Mesosphere commits and contributes to many different open source projects, including Apache Mesos, Marathon, and DC/OS, because we believe in open source software. We want to give our users the option to use an open and portable container image standard that will give them more transparency and control, in addition to their existing solution.
How is your organization involved in OCI?
Mesosphere participates in the image spec project, and we started adding support for the OCI image spec in Mesos. You can follow that effort in the Mesos community here.
What are the aspects of the the OCI specs that you are looking forward to most for your company?
Transportation and discovery mechanisms are still missing from the OCI image spec, so we are inventing our own open source image discovery and transportation mechanism in the meantime. We are excited for image discovery and transportation to be standardized, so that we don’t have to invent our own way, which will give users a more consistent experience.
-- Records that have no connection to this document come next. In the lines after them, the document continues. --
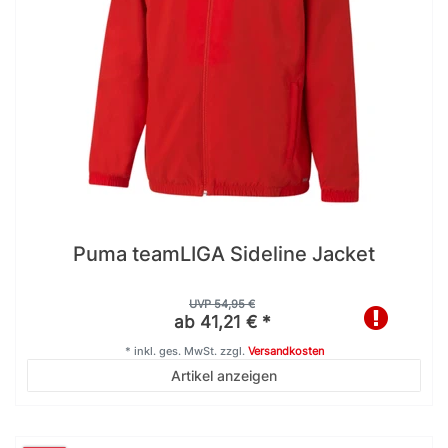
Puma teamLIGA Sideline Jacket
UVP 54,95 €
ab 41,21 € *
*
inkl. ges. MwSt.
zzgl.
Versandkosten
Artikel anzeigen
How do you plan to use the OCI specs?
The image format spec will be supported in Mesos and DC/OS soon. We don’t directly expose runtime spec configurations to our users; it is abstracted away from the Mesos and DC/OS APIs via an external containerizer. (Kubernetes does something similar with the Container Runtime Interface (CRI).
How will these specifications help your business?
Mesos, Marathon, and DC/OS help users build data-dependent apps on any infrastructure, and Mesosphere ultimately wants to give all its users more choices about how to build their applications. Letting users choose the type of containers they use is one big draw of the projects we contribute to (we already support Docker and Mesos containers), and we’re excited to be able to give our users a consistent experience, and more open source options.
How do you anticipate OCI changing the container technology landscape?
We predict that most vendors will adopt the OCI standard, and that developers will build OCI images using different compliant tools, pushing them to different registries. Container orchestrators will pull those images from a registry and run them. A lot of tooling will spring up around OCI to make this process smooth.
What do you believe the benefits of using a runtime and image spec based on the OCI standard are for hosting providers? For small ISVs, application developers? For end users?
We think that the benefit for everyone will be stability and portability. People who adopt OCI will be able to monitor and help shape the development of that standard, which helps ensure that any changes benefit the ecosystem at large. Since OCI is vendor-neutral, no matter what happens in the long run to individual companies, we believe it will persist.
What advice would you give to someone considering joining OCI?
Everyone involved in the project is very responsive. Join the community; don’t be shy!